• [Work instructions] After locating the line with "C/ Mediavilla, 41" below, output it and each following line exactly, stopping after the line with "weil man ihn". No pictures.

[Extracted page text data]
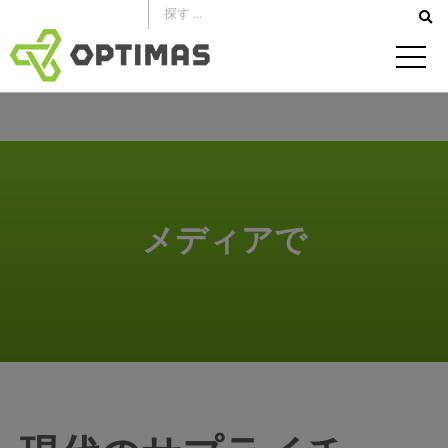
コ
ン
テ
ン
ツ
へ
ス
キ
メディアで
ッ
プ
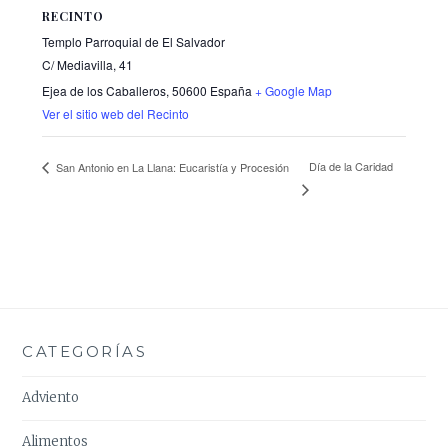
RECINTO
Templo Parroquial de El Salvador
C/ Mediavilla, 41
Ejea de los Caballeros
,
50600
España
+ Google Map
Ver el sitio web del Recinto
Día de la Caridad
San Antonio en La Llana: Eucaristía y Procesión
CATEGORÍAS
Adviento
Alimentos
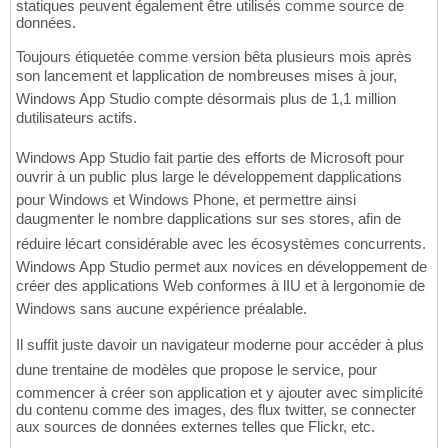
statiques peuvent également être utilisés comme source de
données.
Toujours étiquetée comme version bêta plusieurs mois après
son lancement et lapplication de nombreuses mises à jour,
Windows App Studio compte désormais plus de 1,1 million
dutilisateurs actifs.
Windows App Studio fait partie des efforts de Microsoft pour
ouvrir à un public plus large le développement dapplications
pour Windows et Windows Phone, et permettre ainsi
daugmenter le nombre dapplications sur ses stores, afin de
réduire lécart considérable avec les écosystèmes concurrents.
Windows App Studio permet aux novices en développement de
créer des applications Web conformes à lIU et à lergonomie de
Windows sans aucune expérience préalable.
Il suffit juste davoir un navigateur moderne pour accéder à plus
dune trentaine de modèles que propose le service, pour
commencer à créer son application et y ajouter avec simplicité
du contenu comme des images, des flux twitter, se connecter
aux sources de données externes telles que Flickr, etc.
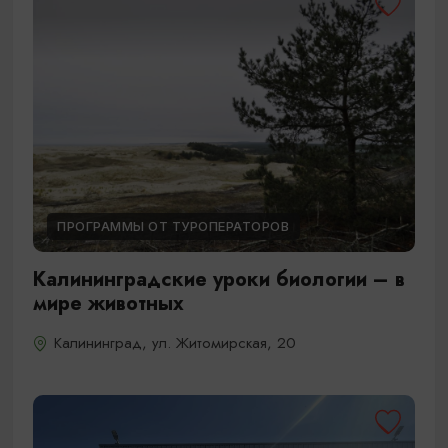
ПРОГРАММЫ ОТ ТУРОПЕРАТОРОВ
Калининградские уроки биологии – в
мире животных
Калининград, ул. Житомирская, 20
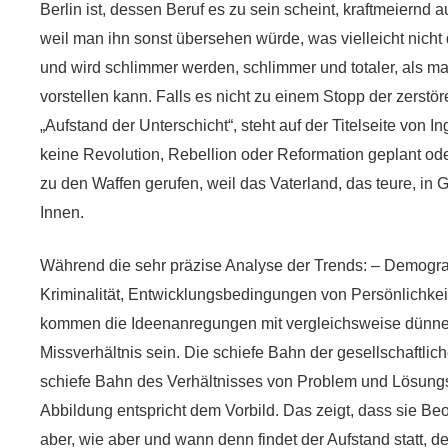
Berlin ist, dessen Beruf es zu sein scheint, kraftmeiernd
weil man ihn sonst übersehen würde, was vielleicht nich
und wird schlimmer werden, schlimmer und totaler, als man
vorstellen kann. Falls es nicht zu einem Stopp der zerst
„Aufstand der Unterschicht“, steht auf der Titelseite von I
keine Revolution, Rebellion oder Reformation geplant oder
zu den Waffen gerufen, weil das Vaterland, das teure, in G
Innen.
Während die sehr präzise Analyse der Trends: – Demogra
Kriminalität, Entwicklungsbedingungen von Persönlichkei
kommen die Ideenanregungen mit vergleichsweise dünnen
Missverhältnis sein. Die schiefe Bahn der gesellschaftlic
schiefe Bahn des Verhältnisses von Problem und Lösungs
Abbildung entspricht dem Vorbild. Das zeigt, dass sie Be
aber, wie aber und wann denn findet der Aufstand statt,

• [Response box]
C/ Mediavilla, 41
Ejea de los Caballeros
,
50600
España
+ Google Map
Ver el sitio web del Recinto
Día de la Caridad
San Antonio en La Llana: Eucaristía y Procesión
CATEGORÍAS
Adviento
Alimentos
statiques peuvent également être utilisés comme source de
données.
Toujours étiquetée comme version bêta plusieurs mois après
son lancement et lapplication de nombreuses mises à jour,
Windows App Studio compte désormais plus de 1,1 million
dutilisateurs actifs.
Windows App Studio fait partie des efforts de Microsoft pour
ouvrir à un public plus large le développement dapplications
pour Windows et Windows Phone, et permettre ainsi
daugmenter le nombre dapplications sur ses stores, afin de
réduire lécart considérable avec les écosystèmes concurrents.
Windows App Studio permet aux novices en développement de
créer des applications Web conformes à lIU et à lergonomie de
Windows sans aucune expérience préalable.
Il suffit juste davoir un navigateur moderne pour accéder à plus
dune trentaine de modèles que propose le service, pour
commencer à créer son application et y ajouter avec simplicité
du contenu comme des images, des flux twitter, se connecter
aux sources de données externes telles que Flickr, etc.
ПРОГРАММЫ ОТ ТУРОПЕРАТОРОВ
Калининградские уроки биологии – в
мире животных
Калининград, ул. Житомирская, 20
Berlin ist, dessen Beruf es zu sein scheint, kraftmeiernd
weil man ihn sonst übersehen würde, was vielleicht nich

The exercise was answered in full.